# Feeding a malnourished, underweight dog



## poohlp (Jul 10, 2007)

For those that don't know, I caught a stray Sunday night. I'm working on finding a more permanent home for him, but in the mean time I want to start putting some weight on him as he is very skinny.

Here's the story in reverse order (pics are in the first two). You can't really get a sense of how thin he is bc of all the fur, but you can feel his ribs and his tailbone is sticking out too. 

http://www.dogforums.com/2-general-dog-forum/19850-hansels-vet-trip-new.html
http://www.dogforums.com/2-general-dog-forum/19774-pics-hansel-my-stray.html
http://www.dogforums.com/2-general-dog-forum/19762-i-caught-him.html
http://www.dogforums.com/2-general-dog-forum/19559-help-catching-stray-dog.html

Anyway, when you are trying to get a dog to put on weight, how should you adjust what you are feeding? Should I feed him the correct amount based on what I think his weight should be (he's currently 43 lbs and I'm thinking based on his thiness that he should be at least 10 lbs heavier, if not more)

or should I feed more or less than that? I don't want to underfeed him, but I don't want to overfeed him either. He frequently seems hungry, even after I've fed him, although he's not real interested in treats. My dog could take food or leave it most of the time, so this is new for me. 

I know every dog is different so obviously, I don't need exact measurements, just some basic guidelines on how to adjust from if I were feeding him to maintain an ideal rate. 

I am currently feeding high quality grainless foods. 2 cups a day, plus a spoonful or two of wet food keeps my 55 lb dog (who is about the weight I think this new guy should be at) trim, fit and well nourished. 

Thanks for the advice!


----------



## MyRalphie (Jan 7, 2008)

poohlp said:


> Should I feed him the correct amount based on what I think his weight should be (he's currently 43 lbs and I'm thinking based on his thiness that he should be at least 10 lbs heavier, if not more)
> !


Hi Poohlp

I think you're right. Should feed a dog based on what his weight _should_ be (I know that this applies to overweight dogs.)

All dogs are different, and many dogs will always act "hungry" (which makes their parents tend to overfeed.)

Good Luck


----------



## poohlp (Jul 10, 2007)

Thanks!
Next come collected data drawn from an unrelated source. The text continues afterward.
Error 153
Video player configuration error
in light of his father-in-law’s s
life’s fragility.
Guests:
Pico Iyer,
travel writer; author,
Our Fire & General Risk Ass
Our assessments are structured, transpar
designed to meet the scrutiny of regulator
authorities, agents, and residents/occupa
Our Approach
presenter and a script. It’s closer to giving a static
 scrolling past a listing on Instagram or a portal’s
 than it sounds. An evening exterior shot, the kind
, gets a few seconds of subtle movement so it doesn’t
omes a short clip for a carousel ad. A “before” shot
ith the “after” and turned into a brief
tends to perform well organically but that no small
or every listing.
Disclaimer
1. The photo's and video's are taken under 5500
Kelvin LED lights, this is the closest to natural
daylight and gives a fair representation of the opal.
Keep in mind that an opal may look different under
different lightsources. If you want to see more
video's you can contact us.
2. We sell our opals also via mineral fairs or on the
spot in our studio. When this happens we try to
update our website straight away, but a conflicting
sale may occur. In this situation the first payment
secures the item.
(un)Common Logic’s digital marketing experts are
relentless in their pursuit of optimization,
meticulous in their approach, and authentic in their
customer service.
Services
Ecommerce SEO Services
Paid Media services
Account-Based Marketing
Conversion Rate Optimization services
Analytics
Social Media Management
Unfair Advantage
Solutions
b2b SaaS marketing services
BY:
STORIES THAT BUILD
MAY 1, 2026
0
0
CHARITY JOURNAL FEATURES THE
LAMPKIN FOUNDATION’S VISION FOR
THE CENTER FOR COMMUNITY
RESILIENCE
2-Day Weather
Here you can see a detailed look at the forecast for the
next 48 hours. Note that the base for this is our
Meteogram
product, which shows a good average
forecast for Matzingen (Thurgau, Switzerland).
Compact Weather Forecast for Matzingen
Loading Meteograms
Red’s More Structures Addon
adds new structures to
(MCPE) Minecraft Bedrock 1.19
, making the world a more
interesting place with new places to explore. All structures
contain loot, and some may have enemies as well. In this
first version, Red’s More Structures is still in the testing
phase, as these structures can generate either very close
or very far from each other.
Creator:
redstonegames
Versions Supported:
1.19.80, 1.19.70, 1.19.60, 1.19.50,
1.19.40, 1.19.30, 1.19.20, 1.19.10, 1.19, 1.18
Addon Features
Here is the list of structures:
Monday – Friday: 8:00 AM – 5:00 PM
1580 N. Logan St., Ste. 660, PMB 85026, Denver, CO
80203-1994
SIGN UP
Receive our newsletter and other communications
Anyone else have experience with this?


----------



## Renoman (Mar 20, 2007)

Maybe feed him slightly more than what his current weight calls for and gradually increase the amount as he gains weight.

You don't want him to gain too much weight too fast. So, maybe once you can see a weight gain, adjust accordingly so it's a slower gain until he reaches his ideal weight. 

Am I making any sense?


----------



## Shaina (Oct 28, 2007)

Kim was definitely underweight when I got her, though not dangerously so (like she wasn't near-death or totally emaciated). My vet told me to feed her as though she was at her optimum weight (18-19lbs) instead of her real weight (13-14lbs), and to break it up into three or four meals instead of two at first, to avoid overwhelming her system by suddenly having all this food. Good advice or not, it worked out well for us.


----------



## poohlp (Jul 10, 2007)

Thanks! I was looking around on the internet and found something that suggested feeding 1 1/2 times what you would feed if they were at the optimum weight....so if they should be eating 2 cups at optimal weight, feed 3. Does that seem unreasonable to anyone?


----------